The faculty, meanwhile, have communicated their feelings clearly and precisely.

During the dedication of the Learning Commons on Sept. 8, faculty and students held signs in protest of how money was being spent and how faculty were being treated, among other things. Their points were well outlined and held up for all to see.

The vote of no confidence also could not have been clearer. A strong majority of faculty are dissatisfied with the work of Garvey and Sr. Anne.

This board letter is yet another instance of withholding information at the top, an issue faculty have grown tired of and one students are now combatting.

In a well-organized, detailed letter to the board of trustees,the Student Government Association (SGA) expressed their “deep concern regarding current university administration.”

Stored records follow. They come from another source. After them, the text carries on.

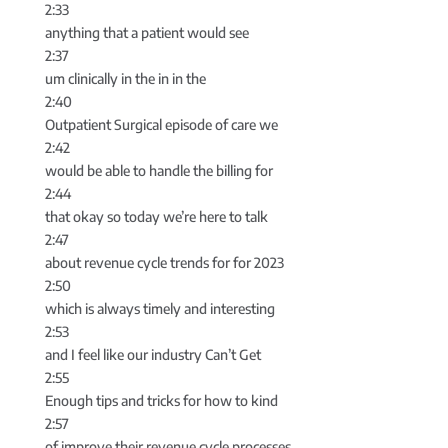
2:33
anything that a patient would see
2:37
um clinically in the in in the
2:40
Outpatient Surgical episode of care we
2:42
would be able to handle the billing for
2:44
that okay so today we’re here to talk
2:47
about revenue cycle trends for for 2023
2:50
which is always timely and interesting
2:53
and I feel like our industry Can’t Get
2:55
Enough tips and tricks for how to kind
2:57
of improve their revenue cycle processes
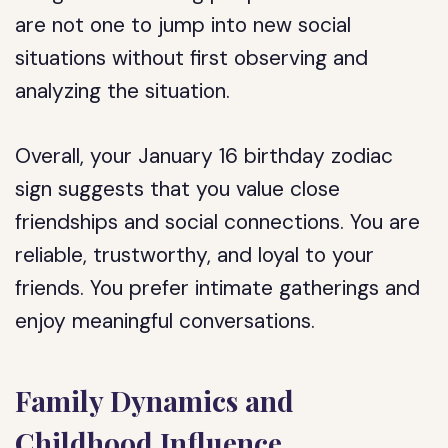
are not one to jump into new social
situations without first observing and
analyzing the situation.
Overall, your January 16 birthday zodiac
sign suggests that you value close
friendships and social connections. You are
reliable, trustworthy, and loyal to your
friends. You prefer intimate gatherings and
enjoy meaningful conversations.
Family Dynamics and
Childhood Influence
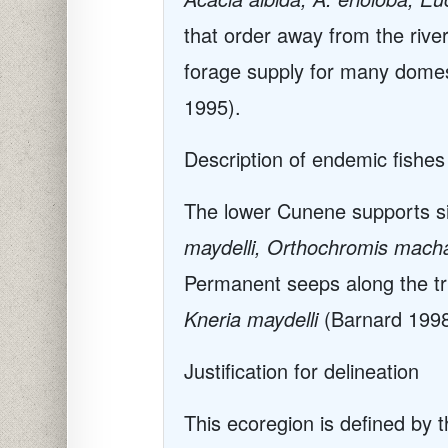
that order away from the rive
forage supply for many domes
1995).
Description of endemic fishes
The lower Cunene supports si
maydelli, Orthochromis macha
Permanent seeps along the trib
Kneria maydelli
(Barnard 1998
Justification for delineation
This ecoregion is defined by 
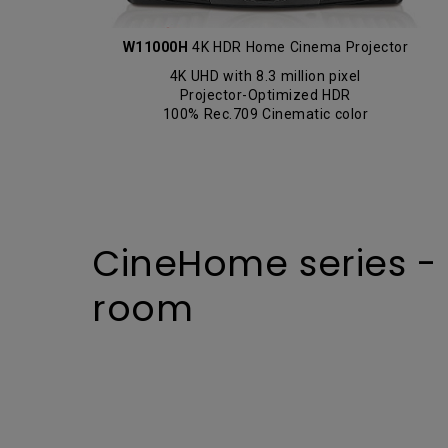
W11000H
4K HDR Home Cinema Projector
4K UHD with 8.3 million pixel
Projector-Optimized HDR
100% Rec.709 Cinematic color
CineHome series - Br
room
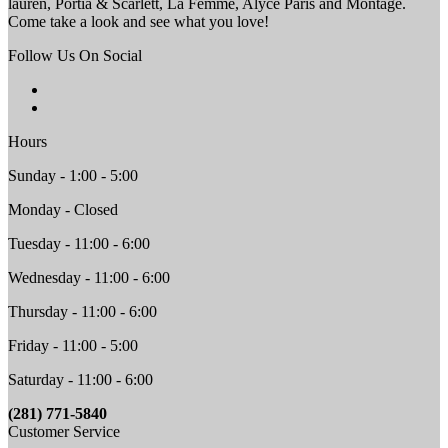
lauren, Portia & Scarlett, La Femme, Alyce Paris and Montage.
Come take a look and see what you love!
Follow Us On Social
Hours
Sunday - 1:00 - 5:00
Monday - Closed
Tuesday - 11:00 - 6:00
Wednesday - 11:00 - 6:00
Thursday - 11:00 - 6:00
Friday - 11:00 - 5:00
Saturday - 11:00 - 6:00
(281) 771-5840
Customer Service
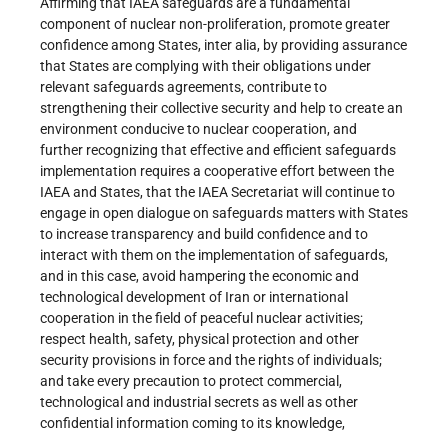
Affirming that IAEA safeguards are a fundamental
component of nuclear non-proliferation, promote greater
confidence among States, inter alia, by providing assurance
that States are complying with their obligations under
relevant safeguards agreements, contribute to
strengthening their collective security and help to create an
environment conducive to nuclear cooperation, and
further recognizing that effective and efficient safeguards
implementation requires a cooperative effort between the
IAEA and States, that the IAEA Secretariat will continue to
engage in open dialogue on safeguards matters with States
to increase transparency and build confidence and to
interact with them on the implementation of safeguards,
and in this case, avoid hampering the economic and
technological development of Iran or international
cooperation in the field of peaceful nuclear activities;
respect health, safety, physical protection and other
security provisions in force and the rights of individuals;
and take every precaution to protect commercial,
technological and industrial secrets as well as other
confidential information coming to its knowledge,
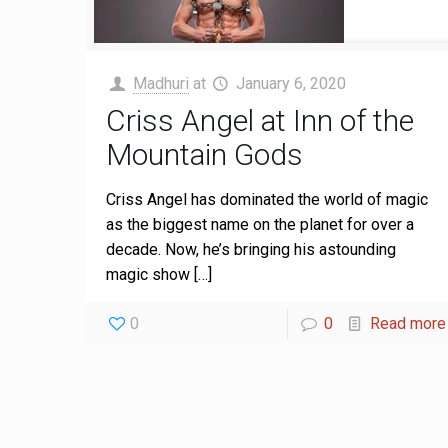
Madhuri
at
January 6, 2020
Criss Angel at Inn of the
Mountain Gods
Criss Angel has dominated the world of magic
as the biggest name on the planet for over a
decade. Now, he’s bringing his astounding
magic show
[…]
0
0
Read more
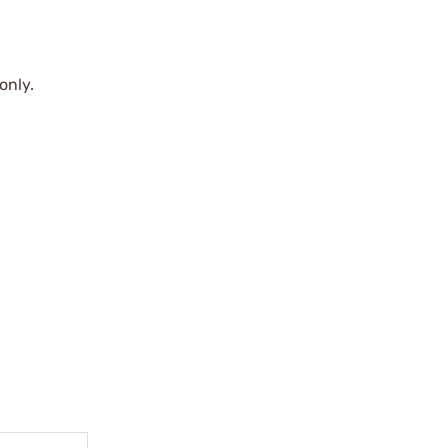
only.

The three-page letter clearly outlined significant concerns of SGA and the larger student body, among them that hundreds of thousands of dollars in student fees are missing from SGA’s budget. SGA’s letter also emphasizes that the concerns it is now raising have been presented before and were never addressed.

Although responding to such numerous issues raised by SGA requires adequate time, a timetable for such a response has yet to be communicated to SGA. When will SGA and the student body it represents get answers?

The board has now joined administrators in shying away from comment or offering vague responses. That will not suffice in these challenging times. Only transparency and direct communication can alleviate the tension felt throughout campus.